No conceito antigo de trabalho temos um estilo formal e posição estática do trabalhador focada no computador e com tarefas individuais, um único posto de trabalho fechado, com os antigos biombos e divisórias, sempre a mesma postura voltada para frente. Já no novo estilo, encontramos o trabalho mais integrado, reunindo-se, incorporando-se, apresentação mais casual, dinamismo, foco voltado para comunicação entre as pessoas, resultando em uma postura mais aberta, livre, expressiva e interativa.


Portanto, a nova cultura de trabalho de escritório necessita de projetos de novos produtos com design elástico – o produto se adapta sozinho conforme biotipo de cada usuário – acompanhando inclusive as mudanças de postura, com regulagens intuitivas no mobiliário e principalmente nas poltronas e cadeiras, por meio das quais involuntariamente o usuário consegue adequar o produto para seu melhor conforto.
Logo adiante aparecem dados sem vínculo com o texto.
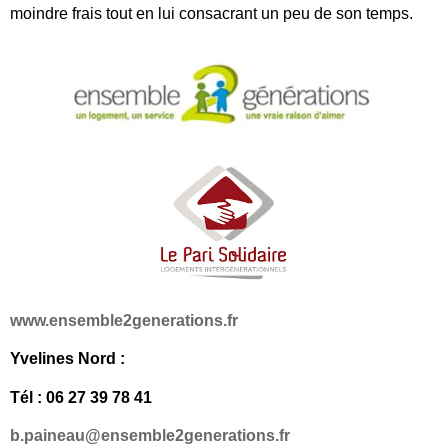
moindre frais tout en lui consacrant un peu de son temps.
www.ensemble2generations.fr
Yvelines Nord :
Tél : 06 27 39 78 41
b.paineau@ensemble2generations.fr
Não há como negar que a responsabilidade maior destes novos conceitos fica apontada novamente para as cadeiras e poltronas de escritório, pois são esses produtos que efetivamente estarão dando suporte e acolhida ao corpo do usuário, sendo os companheiros de todos os dias, compartilhando todas as felicidades e tristezas. A cadeira ou poltrona deve se adaptar ao estilo e postura do usuário e não ao contrário.


Na prática, para as empresa do setor de móveis de escritório, deve remeter que seus produtos possam interagir uns com os outros. Os estilos dos produtos são minimalistas, com linhas retas como o mercado exige agora, o desempenho e as cores, com combinações e detalhes que personalizam sem excessos.


O ser humano, nesta constante visão holística, como um todo, também está extremamente preocupado com o planeta, tem a missão de protegê-lo para futuras gerações, produzindo produtos, no nosso caso mobiliário, com materiais e processos que utilizam pouca energia para transformação - e de preferência energia limpa -, com baixa emissão de carbono, materiais reciclados e recicláveis.


As empresas, por sua vez, para participarem deste percurso da evolução de mercado, deverão mudar completamente a cultura corporativa, imprimindo mais velocidade, gerando novas propostas, transformando constantemente para poder atender aos desejos dos clientes desta nossa sociedade contemporânea.